There were some rough edges too.
In one corner of the stage, there was a black and white photograph adorned with jasmine flowers. It was of the legendary dancer Balasaraswati (1918-1984) whose genius and artistry gave Bharatanatyam a place outside the temples and royal courts. Paying homage was her grandson, Aniruddha Knight (disciple of Lakshmi Knight and Shyamala Mohanraj), who was performing for the Brahma Gana Sabha inaugural. As an inheritor of the Veena Dhanammal music legacy and the Balasaraswati dance legacy, Aniruddha carries a heavy burden. How does he feel about it? His response is a matter-of-fact shrug, “Music and dance ruled in my home; they are my childhood memories.”
This natural impulse is obvious. The good and the not-so-good, everything about ‘Aniruddha and his dance' is natural. He seems like he is just reacting to the music and the words. He makes a strong first impression with his quiet maturity, a sense of control and an impressive physique. But his dancing style is more to do with content than craft; not once will he allow the sthayi to slip away though he may not care to polish the arc of the circle in the kitathakatharikitathom adavus.
But there is a danger here. As a torchbearer of this tradition, he would do well to correct the grammar of adavus. Especially for the sake of people like me who have not had the good fortune to watch Balamma. The association of ideas may not be fair to her legendary grace and dignity. Also to be corrected is a sometimes excessive tapping of the foot while keeping the beat. And continuing it in the Prenkhana posture (when one foot is placed on the other knee) is most unbecoming.
The recital otherwise brimmed over with an old-world charm, with a repertoire of old choreographies (nritta korvais by Guru Kandappa Pillai). Aniruddha opened with a khanda Alarippu, followed by the gem of the Kandappa-bani, the ‘Mohamana' varnam (Bhairavi, Rupaka, Ponniah).
The emotional landscape of the varnam depicting a woman pining for her lover, Tiruvarur Tyagesa, was punctuated with short, crisp korvais that sparkled yet left the delicacy of the mood undisturbed. Without long drawn-out sahitya sessions, the emotions of the nayika came through with sensitivity. The dancer was faithful to the lyric without over-doing the ‘female' impersonation. The second half of the varnam had long thattu-mettu sequences that carried forward the sthayi beautifully, not being overshadowed by the beauty of the lilting swaras accompanying them.

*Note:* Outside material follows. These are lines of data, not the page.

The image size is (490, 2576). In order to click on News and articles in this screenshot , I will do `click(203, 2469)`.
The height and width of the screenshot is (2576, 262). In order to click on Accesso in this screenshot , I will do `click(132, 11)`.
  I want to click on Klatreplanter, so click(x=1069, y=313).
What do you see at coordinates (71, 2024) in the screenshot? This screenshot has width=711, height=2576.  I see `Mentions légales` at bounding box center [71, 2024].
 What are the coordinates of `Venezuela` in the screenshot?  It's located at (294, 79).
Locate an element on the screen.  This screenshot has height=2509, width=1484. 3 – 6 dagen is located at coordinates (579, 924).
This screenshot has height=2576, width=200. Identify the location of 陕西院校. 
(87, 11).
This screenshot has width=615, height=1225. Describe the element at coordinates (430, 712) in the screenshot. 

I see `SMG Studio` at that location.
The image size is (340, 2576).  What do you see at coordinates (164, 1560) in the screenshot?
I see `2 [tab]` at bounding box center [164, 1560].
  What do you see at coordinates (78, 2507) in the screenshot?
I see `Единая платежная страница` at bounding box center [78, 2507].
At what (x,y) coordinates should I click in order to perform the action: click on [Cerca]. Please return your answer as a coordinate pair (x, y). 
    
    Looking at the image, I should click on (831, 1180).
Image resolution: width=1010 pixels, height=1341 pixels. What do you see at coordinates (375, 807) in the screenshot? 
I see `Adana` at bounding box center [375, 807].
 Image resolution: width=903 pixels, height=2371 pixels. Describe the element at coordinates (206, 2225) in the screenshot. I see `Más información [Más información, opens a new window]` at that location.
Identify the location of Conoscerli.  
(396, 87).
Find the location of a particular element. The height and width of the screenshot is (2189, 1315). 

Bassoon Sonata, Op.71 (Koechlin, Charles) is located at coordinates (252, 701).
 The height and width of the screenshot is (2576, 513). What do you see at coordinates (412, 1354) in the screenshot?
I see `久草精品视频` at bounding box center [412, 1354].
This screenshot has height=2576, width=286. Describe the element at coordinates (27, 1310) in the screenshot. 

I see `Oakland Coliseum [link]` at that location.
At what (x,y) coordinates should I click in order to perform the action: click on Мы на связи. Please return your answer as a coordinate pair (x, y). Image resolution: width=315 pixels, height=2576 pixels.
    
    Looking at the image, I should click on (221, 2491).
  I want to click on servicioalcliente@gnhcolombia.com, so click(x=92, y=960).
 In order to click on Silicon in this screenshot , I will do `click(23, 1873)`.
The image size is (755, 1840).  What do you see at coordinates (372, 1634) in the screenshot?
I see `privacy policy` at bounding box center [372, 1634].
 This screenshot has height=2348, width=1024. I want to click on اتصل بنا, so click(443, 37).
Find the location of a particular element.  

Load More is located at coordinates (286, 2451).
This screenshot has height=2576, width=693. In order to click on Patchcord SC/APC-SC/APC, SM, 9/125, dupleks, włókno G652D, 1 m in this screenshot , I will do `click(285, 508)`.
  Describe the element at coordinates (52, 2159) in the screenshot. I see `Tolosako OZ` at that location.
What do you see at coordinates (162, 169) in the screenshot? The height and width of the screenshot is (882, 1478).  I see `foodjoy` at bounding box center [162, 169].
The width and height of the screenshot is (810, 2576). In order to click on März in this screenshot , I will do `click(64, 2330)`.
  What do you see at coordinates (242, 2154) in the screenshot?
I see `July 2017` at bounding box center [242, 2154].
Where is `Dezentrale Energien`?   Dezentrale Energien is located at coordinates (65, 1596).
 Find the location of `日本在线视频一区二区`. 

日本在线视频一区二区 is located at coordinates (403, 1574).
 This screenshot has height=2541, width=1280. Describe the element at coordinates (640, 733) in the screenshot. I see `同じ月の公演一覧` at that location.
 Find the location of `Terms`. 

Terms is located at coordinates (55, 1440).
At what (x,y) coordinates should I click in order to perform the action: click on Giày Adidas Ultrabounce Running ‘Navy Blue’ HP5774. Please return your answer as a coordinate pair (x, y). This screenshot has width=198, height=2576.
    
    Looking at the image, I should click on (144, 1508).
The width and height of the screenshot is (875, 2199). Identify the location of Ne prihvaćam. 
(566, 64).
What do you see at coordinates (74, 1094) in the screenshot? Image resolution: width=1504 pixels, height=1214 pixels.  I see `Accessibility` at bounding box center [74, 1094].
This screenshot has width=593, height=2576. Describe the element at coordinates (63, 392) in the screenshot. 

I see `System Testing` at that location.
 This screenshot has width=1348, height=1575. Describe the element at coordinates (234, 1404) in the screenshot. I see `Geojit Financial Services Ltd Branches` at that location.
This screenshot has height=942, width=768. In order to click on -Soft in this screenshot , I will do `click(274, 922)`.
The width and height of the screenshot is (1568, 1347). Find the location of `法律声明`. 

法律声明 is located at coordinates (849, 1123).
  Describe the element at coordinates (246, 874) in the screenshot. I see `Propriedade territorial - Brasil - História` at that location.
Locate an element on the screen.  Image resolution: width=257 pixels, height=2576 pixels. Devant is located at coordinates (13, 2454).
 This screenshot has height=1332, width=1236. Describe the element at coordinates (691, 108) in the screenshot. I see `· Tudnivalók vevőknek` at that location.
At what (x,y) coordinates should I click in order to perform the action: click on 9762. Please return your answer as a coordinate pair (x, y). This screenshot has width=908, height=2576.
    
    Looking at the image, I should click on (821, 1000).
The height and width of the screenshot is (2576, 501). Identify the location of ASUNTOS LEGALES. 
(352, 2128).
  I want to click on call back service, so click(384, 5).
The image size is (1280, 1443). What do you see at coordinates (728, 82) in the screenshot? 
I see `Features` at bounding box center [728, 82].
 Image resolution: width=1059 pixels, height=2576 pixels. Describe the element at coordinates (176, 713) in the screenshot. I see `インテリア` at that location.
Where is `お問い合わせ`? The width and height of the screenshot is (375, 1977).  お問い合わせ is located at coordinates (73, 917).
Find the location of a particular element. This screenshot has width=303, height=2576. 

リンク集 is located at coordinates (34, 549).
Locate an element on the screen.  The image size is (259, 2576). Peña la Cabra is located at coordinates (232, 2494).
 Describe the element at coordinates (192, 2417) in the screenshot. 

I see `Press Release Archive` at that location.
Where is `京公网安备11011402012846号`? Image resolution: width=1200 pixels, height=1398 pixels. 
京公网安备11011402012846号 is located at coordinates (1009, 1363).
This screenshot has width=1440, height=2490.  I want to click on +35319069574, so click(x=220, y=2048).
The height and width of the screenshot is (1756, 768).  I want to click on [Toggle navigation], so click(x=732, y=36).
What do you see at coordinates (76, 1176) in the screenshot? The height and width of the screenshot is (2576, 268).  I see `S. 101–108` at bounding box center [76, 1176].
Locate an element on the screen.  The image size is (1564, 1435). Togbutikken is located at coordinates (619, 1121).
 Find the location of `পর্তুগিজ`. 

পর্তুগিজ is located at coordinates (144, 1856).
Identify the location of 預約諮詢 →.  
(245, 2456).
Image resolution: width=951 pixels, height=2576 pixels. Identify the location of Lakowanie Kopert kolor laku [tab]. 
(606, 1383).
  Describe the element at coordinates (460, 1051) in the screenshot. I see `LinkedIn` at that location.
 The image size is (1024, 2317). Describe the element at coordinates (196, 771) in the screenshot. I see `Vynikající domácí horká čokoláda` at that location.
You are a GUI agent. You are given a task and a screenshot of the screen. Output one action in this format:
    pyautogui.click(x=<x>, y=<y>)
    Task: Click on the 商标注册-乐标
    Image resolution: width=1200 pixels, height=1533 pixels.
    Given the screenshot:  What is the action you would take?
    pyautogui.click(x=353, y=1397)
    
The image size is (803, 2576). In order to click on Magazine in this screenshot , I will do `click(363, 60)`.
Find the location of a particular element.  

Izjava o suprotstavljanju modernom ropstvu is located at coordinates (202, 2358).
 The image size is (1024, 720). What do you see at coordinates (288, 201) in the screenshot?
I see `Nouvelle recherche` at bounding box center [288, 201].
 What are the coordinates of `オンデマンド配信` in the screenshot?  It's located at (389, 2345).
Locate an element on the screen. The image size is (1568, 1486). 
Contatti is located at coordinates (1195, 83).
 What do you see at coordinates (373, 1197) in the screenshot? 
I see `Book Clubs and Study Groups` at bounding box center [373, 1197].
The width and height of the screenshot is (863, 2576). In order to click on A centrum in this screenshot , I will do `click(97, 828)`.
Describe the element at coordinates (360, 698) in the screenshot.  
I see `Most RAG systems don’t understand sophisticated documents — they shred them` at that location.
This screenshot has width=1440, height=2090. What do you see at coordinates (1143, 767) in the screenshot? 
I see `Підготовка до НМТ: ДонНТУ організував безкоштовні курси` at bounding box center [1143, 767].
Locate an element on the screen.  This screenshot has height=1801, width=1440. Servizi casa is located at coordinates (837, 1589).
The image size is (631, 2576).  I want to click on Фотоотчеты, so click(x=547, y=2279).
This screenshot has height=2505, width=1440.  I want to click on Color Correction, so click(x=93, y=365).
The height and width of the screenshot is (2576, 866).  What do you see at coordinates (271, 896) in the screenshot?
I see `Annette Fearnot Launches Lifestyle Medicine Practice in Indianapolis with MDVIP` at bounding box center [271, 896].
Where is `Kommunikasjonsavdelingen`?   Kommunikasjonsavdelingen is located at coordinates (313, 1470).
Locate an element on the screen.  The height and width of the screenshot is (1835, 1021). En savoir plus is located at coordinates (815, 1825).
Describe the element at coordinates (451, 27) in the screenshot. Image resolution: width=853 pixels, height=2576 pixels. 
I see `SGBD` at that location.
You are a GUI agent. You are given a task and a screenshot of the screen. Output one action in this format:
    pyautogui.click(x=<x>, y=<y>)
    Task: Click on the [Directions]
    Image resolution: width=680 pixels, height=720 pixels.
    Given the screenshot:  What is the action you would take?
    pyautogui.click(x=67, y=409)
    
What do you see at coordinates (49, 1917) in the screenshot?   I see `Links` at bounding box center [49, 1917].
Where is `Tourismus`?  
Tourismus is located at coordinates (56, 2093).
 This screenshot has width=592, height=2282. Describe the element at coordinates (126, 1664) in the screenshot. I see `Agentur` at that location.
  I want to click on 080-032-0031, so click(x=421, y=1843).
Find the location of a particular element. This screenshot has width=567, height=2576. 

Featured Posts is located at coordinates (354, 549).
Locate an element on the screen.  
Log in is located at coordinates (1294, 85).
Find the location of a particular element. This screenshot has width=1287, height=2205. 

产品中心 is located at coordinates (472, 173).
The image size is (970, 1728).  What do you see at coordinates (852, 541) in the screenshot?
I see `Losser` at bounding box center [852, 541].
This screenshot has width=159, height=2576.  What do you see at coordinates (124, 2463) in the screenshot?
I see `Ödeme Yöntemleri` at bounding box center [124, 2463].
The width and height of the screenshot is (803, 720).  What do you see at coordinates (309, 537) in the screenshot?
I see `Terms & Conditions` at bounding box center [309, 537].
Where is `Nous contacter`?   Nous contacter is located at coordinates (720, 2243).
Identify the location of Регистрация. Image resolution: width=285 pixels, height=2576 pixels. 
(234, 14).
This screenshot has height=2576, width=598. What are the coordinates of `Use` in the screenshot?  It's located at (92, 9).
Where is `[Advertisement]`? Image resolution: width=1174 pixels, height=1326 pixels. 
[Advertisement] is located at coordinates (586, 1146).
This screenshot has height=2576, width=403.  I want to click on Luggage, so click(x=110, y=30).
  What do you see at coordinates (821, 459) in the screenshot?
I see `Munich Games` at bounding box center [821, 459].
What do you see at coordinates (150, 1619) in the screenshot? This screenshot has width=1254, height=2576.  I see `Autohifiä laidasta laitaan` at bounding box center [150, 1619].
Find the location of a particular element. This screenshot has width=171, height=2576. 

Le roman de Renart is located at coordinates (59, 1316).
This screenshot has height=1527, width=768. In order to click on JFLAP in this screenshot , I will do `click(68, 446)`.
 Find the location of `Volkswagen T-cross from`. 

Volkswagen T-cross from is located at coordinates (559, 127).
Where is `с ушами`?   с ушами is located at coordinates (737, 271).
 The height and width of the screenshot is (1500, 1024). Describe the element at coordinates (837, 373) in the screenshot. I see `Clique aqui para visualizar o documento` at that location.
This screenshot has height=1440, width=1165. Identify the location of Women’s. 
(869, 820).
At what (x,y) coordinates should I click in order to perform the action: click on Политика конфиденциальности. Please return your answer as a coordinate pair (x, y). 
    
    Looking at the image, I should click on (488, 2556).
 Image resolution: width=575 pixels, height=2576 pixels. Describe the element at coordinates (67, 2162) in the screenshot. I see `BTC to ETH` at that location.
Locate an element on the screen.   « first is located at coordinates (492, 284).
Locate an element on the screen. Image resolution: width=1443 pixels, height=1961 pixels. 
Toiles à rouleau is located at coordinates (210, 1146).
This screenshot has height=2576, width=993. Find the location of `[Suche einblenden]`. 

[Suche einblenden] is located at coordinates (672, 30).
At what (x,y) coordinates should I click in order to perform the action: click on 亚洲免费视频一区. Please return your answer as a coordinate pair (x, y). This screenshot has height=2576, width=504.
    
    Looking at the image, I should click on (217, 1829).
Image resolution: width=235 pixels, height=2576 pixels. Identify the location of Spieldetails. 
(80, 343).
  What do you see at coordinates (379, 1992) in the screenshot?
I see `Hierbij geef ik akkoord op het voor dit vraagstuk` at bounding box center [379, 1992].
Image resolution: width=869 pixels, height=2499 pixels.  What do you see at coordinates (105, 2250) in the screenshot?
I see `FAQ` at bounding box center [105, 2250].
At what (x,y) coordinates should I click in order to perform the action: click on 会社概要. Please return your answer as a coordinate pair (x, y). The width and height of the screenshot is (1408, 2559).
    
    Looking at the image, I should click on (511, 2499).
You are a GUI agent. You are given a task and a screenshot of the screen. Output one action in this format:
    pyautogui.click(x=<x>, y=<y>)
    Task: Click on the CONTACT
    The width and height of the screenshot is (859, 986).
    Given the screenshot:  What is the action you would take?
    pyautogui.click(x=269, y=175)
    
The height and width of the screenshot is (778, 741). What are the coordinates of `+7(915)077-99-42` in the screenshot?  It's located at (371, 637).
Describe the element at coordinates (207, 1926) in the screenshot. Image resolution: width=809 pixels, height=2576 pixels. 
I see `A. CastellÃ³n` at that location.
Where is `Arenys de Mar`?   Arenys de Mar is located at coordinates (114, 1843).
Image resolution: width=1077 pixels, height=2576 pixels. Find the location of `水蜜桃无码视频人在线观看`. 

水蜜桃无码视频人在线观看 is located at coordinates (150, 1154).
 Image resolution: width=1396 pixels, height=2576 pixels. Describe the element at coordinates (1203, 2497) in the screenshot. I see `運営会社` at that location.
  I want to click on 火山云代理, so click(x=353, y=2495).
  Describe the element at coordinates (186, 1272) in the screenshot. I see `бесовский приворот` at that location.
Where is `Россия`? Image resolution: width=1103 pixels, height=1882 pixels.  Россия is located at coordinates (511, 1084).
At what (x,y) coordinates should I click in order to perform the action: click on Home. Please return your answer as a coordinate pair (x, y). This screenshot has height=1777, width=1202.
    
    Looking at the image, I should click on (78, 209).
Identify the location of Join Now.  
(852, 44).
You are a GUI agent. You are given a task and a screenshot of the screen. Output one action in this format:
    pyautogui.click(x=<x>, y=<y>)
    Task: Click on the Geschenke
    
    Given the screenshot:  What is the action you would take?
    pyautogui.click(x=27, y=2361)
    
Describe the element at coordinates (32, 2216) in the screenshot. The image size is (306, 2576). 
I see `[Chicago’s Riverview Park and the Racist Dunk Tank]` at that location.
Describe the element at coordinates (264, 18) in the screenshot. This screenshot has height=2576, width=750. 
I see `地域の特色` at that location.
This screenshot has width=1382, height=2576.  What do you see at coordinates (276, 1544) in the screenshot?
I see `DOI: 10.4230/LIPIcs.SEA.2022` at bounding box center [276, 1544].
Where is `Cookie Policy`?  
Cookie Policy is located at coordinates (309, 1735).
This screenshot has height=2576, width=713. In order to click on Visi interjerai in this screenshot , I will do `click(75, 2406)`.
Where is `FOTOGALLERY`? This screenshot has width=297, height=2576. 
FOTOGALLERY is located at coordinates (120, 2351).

The post-varnam segment brought out the musician in Aniruddha. While the Neelambari padam ‘Neela Mayyil' (Arunagirinathar) slid by without a trace, the Ninda Stuthi, ‘Ethai kandu' (Kalyani) and the Kshetrayya padam ‘Paiyada paimeda' (Nadanamakriya) brought out the best in the singers (Saraswati Sankaranarayan, Usha Sivakumar) and the dancer. Nadanamakriya was the soulful highlight of the evening with Usha's singing and Aniruddha's involvement. Aniruddha closed with a well-crafted thillana (Mandari, Adi, Thanjavur brothers).
Balamma's ‘family orchestras' were well-known, but the present one was an almost-family affair. Douglas Knight (Aniruddha's father) handled the mridangam, while the musicians, including T.R. Moorthy (flute) were those who had participated in Lakshmi Knight's performances. Nattuvangam was by Ranjini Menon and tambura by Vivek Bhola. The musical standard was high, particularly in the post-varnam pieces. Aniruddha's musicality and emotive depth are his strengths; only the nritta requires studied application.